CA Cancer PI3K inhibitor J Clin 2005, 55: 242–258.Adriamycin CrossRefPubMed 23. O’Sullivan B, Shah J: New TNM staging criteria for head and neck tumors. Semin Surg Oncol 2003, 21: 30–42.CrossRefPubMed 24. Liao WT, Wang X, Xu LH, Kong QL, Yu CP, Li MZ, Shi L, Zeng MS, Song LB: Centromere protein H is a novel prognostic marker for human nonsmall cell lung cancer progression and overall patient survival. Cancer 2009, 115: 1507–1017.CrossRefPubMed

25. Jane C, Nerurkar AV, Shirsat NV, Deshpande RB, Amrapurkar AD, Karjodkar FR: Increased survivin expression in high-grade oral squamous cell carcinoma: a study in Indian tobacco chewers. J Oral Pathol Med 2006, 35: 595–601.CrossRefPubMed 26. Kops GJ, Weaver BA, Cleveland DW: On the road to cancer: aneuploidy and the mitotic checkpoint. Nat Rev Cancer 2005, 5: 773–785.CrossRefPubMed 27. de la Guardia C, Casiano CA, Trinidad-Pinedo J, Baez A: CENP-F gene amplification and overexpression in head and neck squamous cell carcinomas. Head Neck Trichostatin A nmr 2001, 23: 104–112.CrossRefPubMed 28. Clark GM, Allred DC, Hilsenbeck SG, Chamness GC, Osborne CK, Jones D, Lee WH: Mitosin (a new proliferation marker) correlates with clinical outcome in node-negative breast cancer. Cancer Res 1997, 57: 5505–5508.PubMed 29. Carvalho A,

Carmena M, Sambade C, Earnshaw WC, Wheatley SP: Survivin is required for stable checkpoint activation in taxol-treated HeLa cells. J Cell Sci 2003, 116: 2987–2998.CrossRefPubMed 30. Lens SM, Vader G, Medema RH: The case for Survivin as mitotic regulator. Curr Opin Cell Biol 2006, 18: 616–622.CrossRefPubMed 31. Altieri DC: Survivin, versatile modulation of cell division and apoptosis in cancer. Oncogene 2003, 22: 8581–8589.CrossRefPubMed 32. Li F, Ambrosini G, Chu EY, Plescia J, Tognin S, Marchisio PC, Altieri DC: Control of apoptosis and mitotic spindle checkpoint by survivin. Nature 1998, 396: 580–584.CrossRefPubMed 33. Lo Muzio L, Farina A, Rubini C, Pezzetti F, Stabellini G, Laino G, Santarelli A, Pannone G, Bufo P, de Lillo A, Carinci F: Survivin as prognostic factor in

squamous cell carcinoma of the oral cavity. Cancer Lett 2005, 225: 27–33.CrossRefPubMed 34. Lo Muzio L, Pannone G, Leonardi R, Staibano S, Mignogna MD, De Rosa G, Kudo Y, Takata T, Altieri DC: Survivin, a potential early predictor of tumor progression in the oral mucosa. J Dent Res 2003, 82: 923–928.CrossRefPubMed Pembrolizumab in vivo Competing interests The authors declare that they have no competing interests. Authors’ contributions WL carried out cell cultures, establishment of stable cell lines, proliferation functional assays, and preparation of manuscript. CY and DW participated in RT-PCR and immunohistochemistry, as well as data analysis. LX and GW have been involved in western blot analysis and data interpretation. LZ participated in critical revision of the manuscript. MZ participated in the study design and coordination and helped to revise the manuscript.

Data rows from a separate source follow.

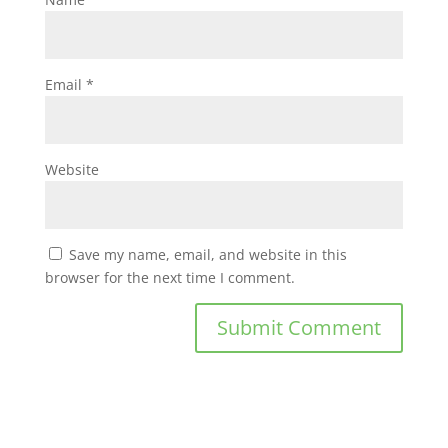
Email
*
Website
Save my name, email, and website in this
browser for the next time I comment.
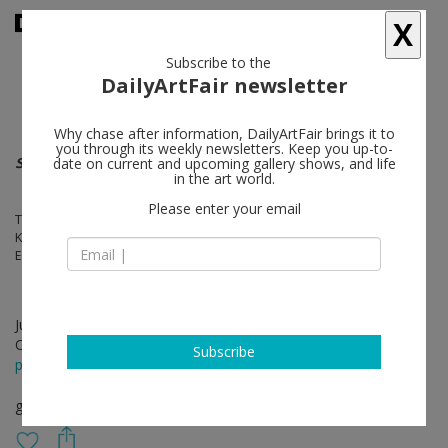
X
Subscribe to the
DailyArtFair newsletter
Why chase after information, DailyArtFair brings it to
you through its weekly newsletters. Keep you up-to-
sculpture
date on current and upcoming gallery shows, and life
in the art world.
Please enter your email
Thomas Feuerstein, Kerstin Von Gabain, Julia Haugeneder, Michael
Kienzer, Antonio Ortega, Mai-Thu Perret, Tal R, Peter Sandbichler,
Elmar Trenkwalder, Paloma Varga Weisz, Johannes Wohnseifer
Jul 09 - Sep 11, 2021
Opening on Jul 09, 2021 - 4 - 10 pm
Subscribe
press release
group show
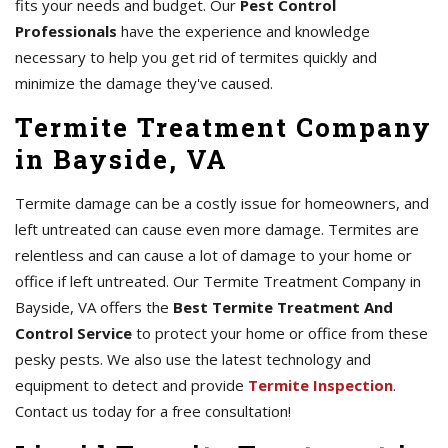
fits your needs and budget. Our
Pest Control
Professionals
have the experience and knowledge
necessary to help you get rid of termites quickly and
minimize the damage they've caused.
Termite Treatment Company
in Bayside, VA
Termite damage can be a costly issue for homeowners, and
left untreated can cause even more damage. Termites are
relentless and can cause a lot of damage to your home or
office if left untreated. Our Termite Treatment Company in
Bayside, VA offers the
Best Termite Treatment And
Control Service
to protect your home or office from these
pesky pests. We also use the latest technology and
equipment to detect and provide
Termite Inspection
.
Contact us today for a free consultation!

In addition, polyamines (spermine and spermidine) inhibit the production of tumoricidal cytokines, such as tumor necrosis factor (TNF), and chemokines in vitro, while they do not inhibit production of transforming check details growth factor beta, which has immunosuppressive properties [105–107]. Conversely, in animal experiments, polyamine deprivation has been shown to enhance chemokine production, reverse tumor inoculation-induced inhibition of killer cell activity, and prevent tumor-induced immune suppression [108, 109]. TNF is able to induce apoptotic cell death and to attack and destroy www.selleckchem.com/products/sgc-cbp30.html cancer cells

[110], while LFA-1 and CD56, especially bright CD11a and bright CD56 cells, are required for the induction of LAK cell cytotoxic activity [111, 112]. Polyamines suppress LAK cytotoxicity without decreasing cell viability and activity in vitro, and the changes in blood spermine levels are negatively associated with changes in LAK cytotoxicity in cancer patients

[42]. 6. Sources of polyamines other than cancer cells learn more Food is an important source of polyamines. Polyamines in the intestinal lumen are absorbed quickly and distributed to all organs and tissues [29, 39, 40]. Moreover, continuous intake of polyamine-rich food gradually increases blood polyamine levels [30, 31]. Therefore, the restricted intake of food polyamine and inhibition of polyamine synthesis by microbiota in the intestine with or without inhibitor-induced inhibition of polyamine synthesis is reported to have favorable effects on cancer therapy [33, 113–115]. Trauma, such as surgery, is itself considered to increase the risk

of cancer spread through various mechanisms [116–118]. Blood concentration and urinary excretion of polyamines are known to increase after surgery, although the origin of this increase is not well established [97, 119]. Our previous study showed that increases in blood polyamine levels are inversely associated with anti-tumor LAK cytotoxicities in patients who have undergone surgery [42]. In addition to mechanisms previously postulated for post-traumatic cancer spread, buy Y-27632 post-operative increases in polyamines may be another factor that accelerates tumor growth. Conclusion As polyamines are essential for cell growth, one of the mechanisms by which polyamines accelerate tumor growth is through the increased availability of this indispensable growth factor. In addition, polyamines seem to accelerate tumor invasion and metastasis not only by suppressing immune system activity against established (already existing) tumors but also by enhancing the ability of invasive and metastatic capability of cancer cells.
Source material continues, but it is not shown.